## Goal of the exercise
An exact reproduction of the records is required. Images must be left out.

## Data under study
------------------------
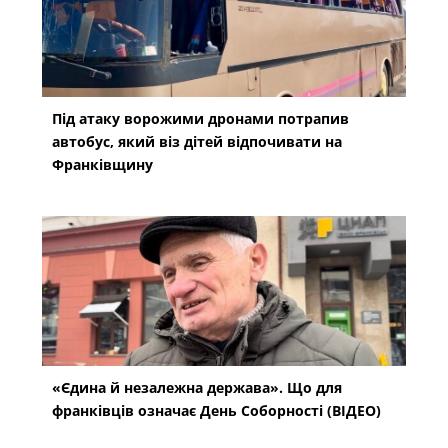
Під атаку ворожими дронами потрапив
автобус, який віз дітей відпочивати на
Франківщину
«Єдина й незалежна держава». Що для
франківців означає День Соборності (ВІДЕО)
------------------------
## Written solution
Під атаку ворожими дронами потрапив
автобус, який віз дітей відпочивати на
Франківщину
«Єдина й незалежна держава». Що для
франківців означає День Соборності (ВІДЕО)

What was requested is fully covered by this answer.